On Ending The “Exhausting War Over Immigration” And Protecting Democracy

“And here’s what else we can do. Immigration has always been essential to America. Let’s end our exhausting war over immigration. If you believe we need a secure border – pass it. If you believe in a pathway to citizenship – pass it. If you actually want to solve the problem – I have sent you a bill, now pass it. We also have to get at the root of the problem of why people are fleeing to our southern border from Guatemala, Honduras, El Salvador. The violence. The corruption. The gangs. The political instability. Hunger. Hurricanes. Earthquakes. When I was Vice President, I focused on providing the help needed to address these root causes of migration. It helped keep people in their own countries instead of being forced to leave. Our plan worked. But the last administration shut it down. I’m restoring the program and asked Vice President Harris to lead our diplomatic efforts.
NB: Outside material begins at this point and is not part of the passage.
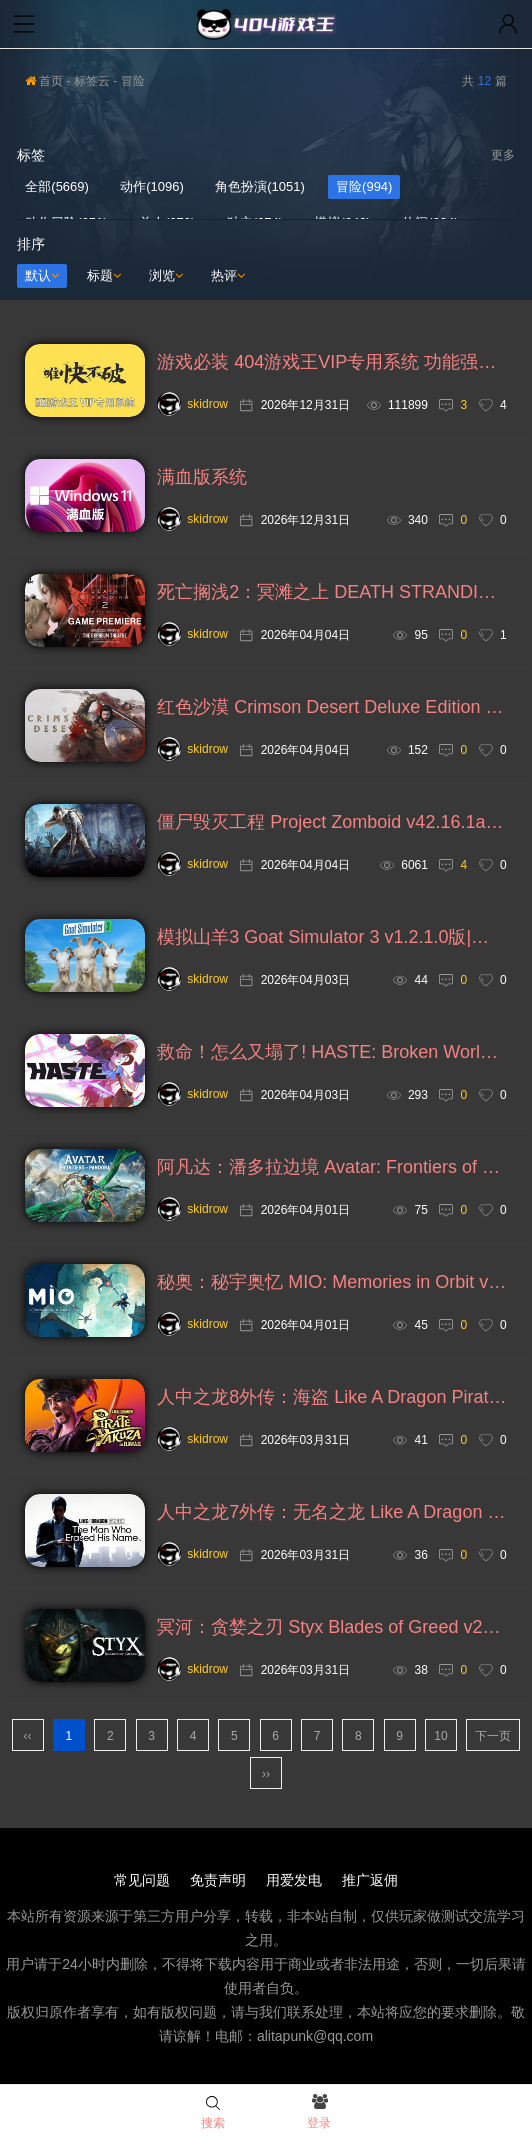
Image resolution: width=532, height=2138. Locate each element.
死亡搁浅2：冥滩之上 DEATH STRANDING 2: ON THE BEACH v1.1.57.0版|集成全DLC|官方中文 (331, 592)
I have absolute confidence she will get the job done. Now, if Congress won’t pass my plan – let’s at least pass what we agree on.”
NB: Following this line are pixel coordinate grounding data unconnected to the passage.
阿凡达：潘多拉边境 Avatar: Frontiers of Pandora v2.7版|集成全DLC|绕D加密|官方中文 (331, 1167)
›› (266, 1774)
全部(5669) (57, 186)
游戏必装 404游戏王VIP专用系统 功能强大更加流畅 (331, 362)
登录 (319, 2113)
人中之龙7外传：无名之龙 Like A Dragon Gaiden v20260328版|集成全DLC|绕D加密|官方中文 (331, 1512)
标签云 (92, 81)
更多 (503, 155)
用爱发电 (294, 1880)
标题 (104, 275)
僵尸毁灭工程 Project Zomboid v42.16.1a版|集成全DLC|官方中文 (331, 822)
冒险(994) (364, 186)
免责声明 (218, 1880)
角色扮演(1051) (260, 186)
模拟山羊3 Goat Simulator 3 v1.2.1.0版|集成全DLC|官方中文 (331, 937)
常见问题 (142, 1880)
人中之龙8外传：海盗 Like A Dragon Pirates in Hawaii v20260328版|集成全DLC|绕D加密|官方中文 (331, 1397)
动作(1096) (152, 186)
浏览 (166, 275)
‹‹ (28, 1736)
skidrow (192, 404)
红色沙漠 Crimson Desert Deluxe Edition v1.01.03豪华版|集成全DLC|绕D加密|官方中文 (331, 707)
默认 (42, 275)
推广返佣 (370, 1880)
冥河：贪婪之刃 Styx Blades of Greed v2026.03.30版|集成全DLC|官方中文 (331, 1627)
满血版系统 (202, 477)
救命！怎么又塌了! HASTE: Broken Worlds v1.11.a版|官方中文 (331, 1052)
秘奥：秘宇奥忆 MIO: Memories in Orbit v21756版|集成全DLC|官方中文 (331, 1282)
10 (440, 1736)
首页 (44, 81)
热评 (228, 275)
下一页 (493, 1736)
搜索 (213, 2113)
“Congress needs to pass legislation this year to finally secure protection for the Dreamers – the young people who have only known America as their home. And, permanent protections for immigrants on temporary protected status who come from countries beset by man—made and natural made violence and disaster. As well as a pathway to citizenship for farmworkers who put food on our tables. Immigrants have done so much for America during the pandemic – as they have throughout our history. The country supports immigration reform. Congress should act.”

“More people voted in the last presidential election than ever before  
in our history – in the middle of one of the worst pandemics ever. That should be celebrated. Instead it’s being attacked. Congress should pass H.R. 1 and the John Lewis Voting Rights Act and send them to my desk right away. The country supports it. Congress should act. As we gather here tonight, the images of a violent mob assaulting this Capitol—desecrating our democracy—remain vivid in our minds. Lives were put at risk. Lives were lost. Extraordinary courage was summoned. The insurrection was an existential crisis—a test of whether our democracy could survive. It did. But the struggle is far from over. The question of whether our democracy will long endure is both ancient and urgent. As old as our Republic. Still vital today.”